It's not the conjunctions themselves that require this comma.  It's the compound sentence structure that requires both a comma and a coordinating conjunction.  The words "and", "but" and "or" function only as coordinating conjunctions, so compound sentences joined by them will always* include the comma. 

The words "so", "for" and "yet" sometimes function as coordinating conjunctions, but they also have other functions.  "So" is an interesting word because it sometimes functions as a subordinating conjunction. 

Your example sentence uses "so" as a subordinating conjunction. 

 

With the comma, we have a compound sentence: 

Exercise causes blood vessels to open up, so blood flows more easily. 

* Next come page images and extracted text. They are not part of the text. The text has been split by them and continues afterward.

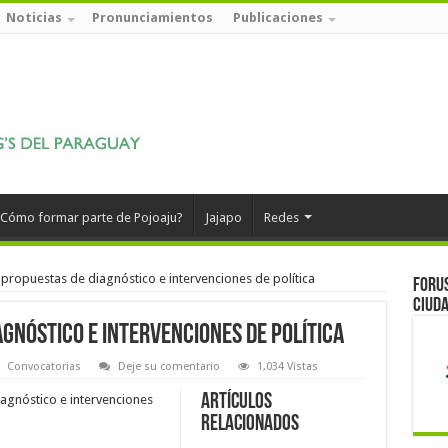
Noticias
Pronunciamientos
Publicaciones
Cómo formar parte de Pojoaju?
Jajapo
Redes
propuestas de diagnóstico e intervenciones de política
Forus
ciuda
gnóstico e intervenciones de política
Convocatorias
Deje su comentario
1,034 Vistas
Artículos
agnóstico e intervenciones
relacionados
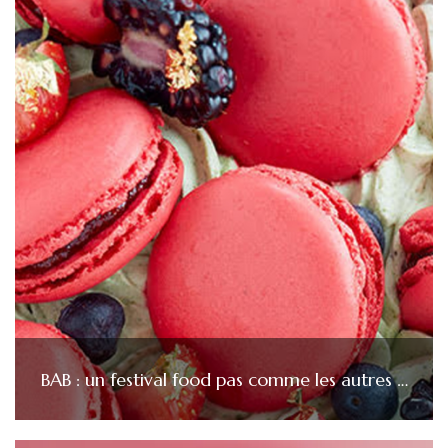
BAB : un festival food pas comme les autres …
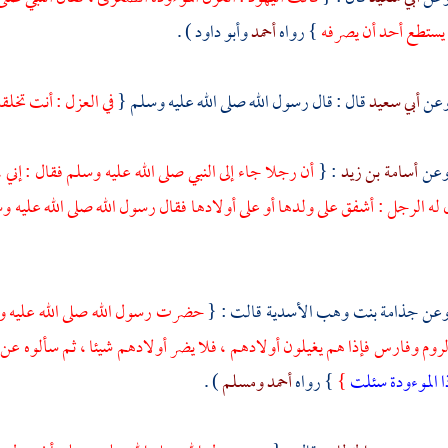
م يستطع أحد أن يصرفه
} رواه
أحمد
وأبو داود
) .
أبي سعيد
قال : قال رسول الله صلى الله عليه وسلم {
في العزل : أنت تخلقه
أسامة بن زيد
: {
أن رجلا جاء إلى النبي صلى الله عليه وسلم فقال : إني 
له الرجل : أشفق على ولدها أو على أولادها فقال رسول الله صلى الله عليه 
جذامة بنت وهب الأسدية
قالت : {
حضرت رسول الله صلى الله عليه وس
لروم
وفارس
فإذا هم يغيلون أولادهم ، فلا يضر أولادهم شيئا ، ثم سألوه عن 
ا الموءودة سئلت
}
} رواه
أحمد
ومسلم
) .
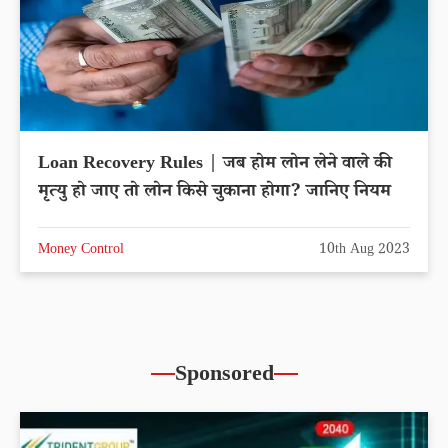
Loan Recovery Rules | जब होम लोन लेने वाले की
मृत्यु हो जाए तो लोन किसे चुकाना होगा? जानिए नियम
Money Control
10th Aug 2023
Sponsored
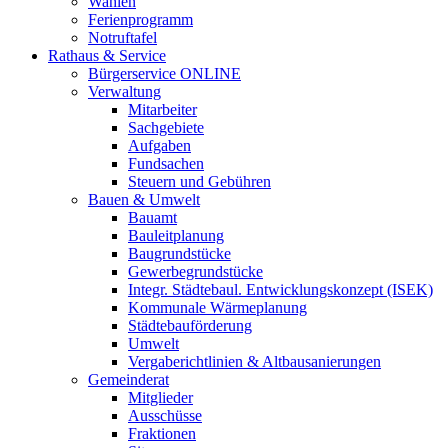
Wahlen
Ferienprogramm
Notruftafel
Rathaus & Service
Bürgerservice ONLINE
Verwaltung
Mitarbeiter
Sachgebiete
Aufgaben
Fundsachen
Steuern und Gebühren
Bauen & Umwelt
Bauamt
Bauleitplanung
Baugrundstücke
Gewerbegrundstücke
Integr. Städtebaul. Entwicklungskonzept (ISEK)
Kommunale Wärmeplanung
Städtebauförderung
Umwelt
Vergaberichtlinien & Altbausanierungen
Gemeinderat
Mitglieder
Ausschüsse
Fraktionen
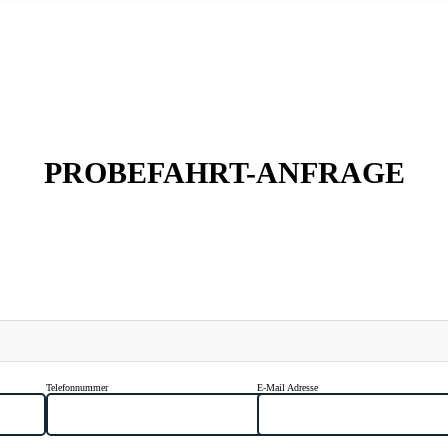
PROBEFAHRT-ANFRAGE
Telefonnummer
E-Mail Adresse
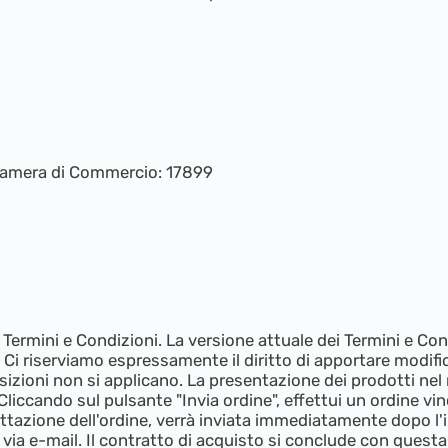
a Camera di Commercio: 17899
i Termini e Condizioni. La versione attuale dei Termini e Con
Ci riserviamo espressamente il diritto di apportare modific
posizioni non si applicano. La presentazione dei prodotti ne
liccando sul pulsante "Invia ordine", effettui un ordine vinc
ettazione dell'ordine, verrà inviata immediatamente dopo l'
via e-mail. Il contratto di acquisto si conclude con questa 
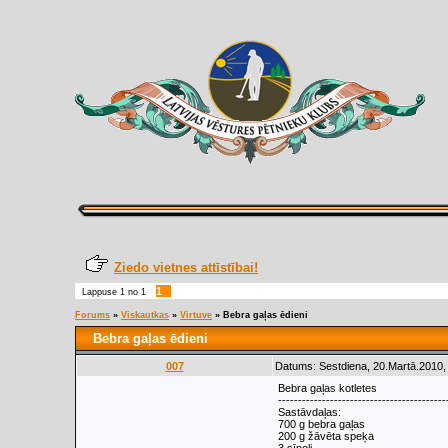
Ziedo vietnes attīstībai!
1
Lappuse
1
no
1
Forums
»
Viskautkas
»
Virtuve
»
Bebra gaļas ēdieni
Bebra gaļas ēdieni
007
Datums: Sestdiena, 20.Martā.2010,
Bebra gaļas kotletes
------------------------------------------
Sastāvdaļas:
700 g bebra gaļas
200 g žāvēta speķa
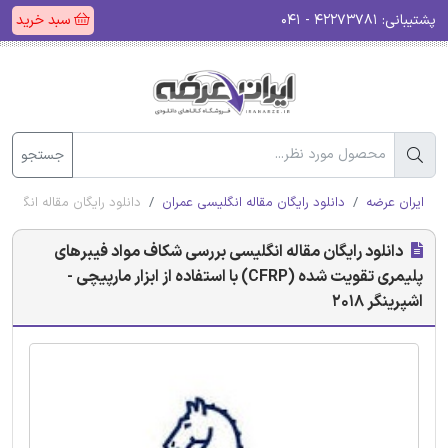
پشتیبانی:
۴۲۲۷۳۷۸۱ - ۰۴۱
سبد خرید
جستجو
ایران عرضه
دانلود رایگان مقاله انگلیسی عمران
دانلود رایگان مقاله انگلیسی بررسی شکاف مو
دانلود رایگان مقاله انگلیسی بررسی شکاف مواد فیبرهای
پلیمری تقویت شده (CFRP) با استفاده از ابزار مارپیچی -
اشپرینگر 2018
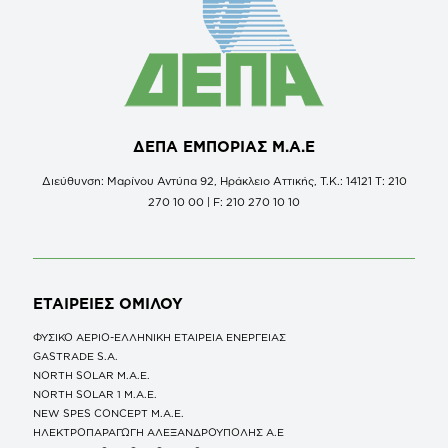
ΔΕΠΑ ΕΜΠΟΡΙΑΣ Μ.Α.Ε
Διεύθυνση: Μαρίνου Αντύπα 92, Ηράκλειο Αττικής, Τ.Κ.: 14121 Τ: 210
270 10 00 | F: 210 270 10 10
ΕΤΑΙΡΕΙΕΣ
ΟΜΙΛΟΥ
ΦΥΣΙΚΟ ΑΕΡΙΟ-ΕΛΛΗΝΙΚΗ ΕΤΑΙΡΕΙΑ ΕΝΕΡΓΕΙΑΣ
GASTRADE S.A.
NORTH SOLAR M.Α.Ε.
NORTH SOLAR 1 M.Α.Ε.
NEW SPES CONCEPT Μ.Α.Ε.
ΗΛΕΚΤΡΟΠΑΡΑΓΩΓΗ ΑΛΕΞΑΝΔΡΟΥΠΟΛΗΣ A.E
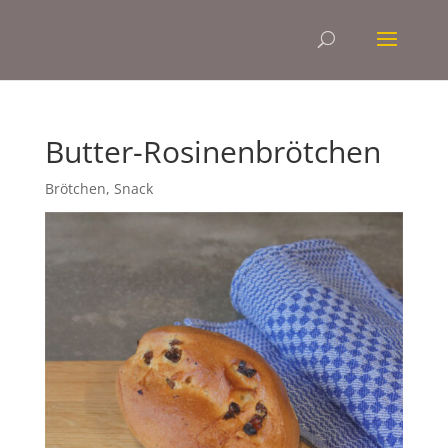
Butter-Rosinenbrötchen
Brötchen
,
Snack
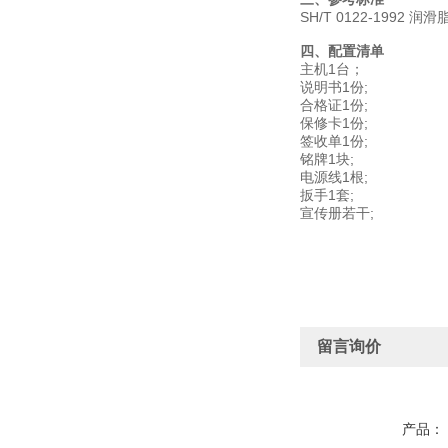
SH/T 0122-1992
四、配置清单
主机1台；
说明书1份;
合格证1份;
保修卡1份;
签收单1份;
铭牌1块;
电源线1根;
扳手1套;
宣传册若干;
留言询价
产品：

Here, the two clauses are independent.  Each clause could stand as a separate sentence. 

 

Without the comma, we have a complex sentence: 

Exercise causes blood vessels to open up so blood flows more easily. 

Here, "blood flows more easily" is subordinate.  The phrase "so blood flows more easily" modifies the phrase "to open up". 

 

There is practically no difference in meaning between the complex and compound versions of that sentence.  The difference might be easier to see given a different example: 

He's throwing a party so I can meet her. 
He's throwing a party, so I can meet her. 

In the first, we know the reason that he's having a party.  In the second, we have no idea. 

_______________ 

* This "always" isn't quite true.  Some style guides suggest that short, well-balanced clauses don't need this comma.  It's confusing but it's common.** 

** The clauses "it's confusing" and "it's common" are short and well balanced.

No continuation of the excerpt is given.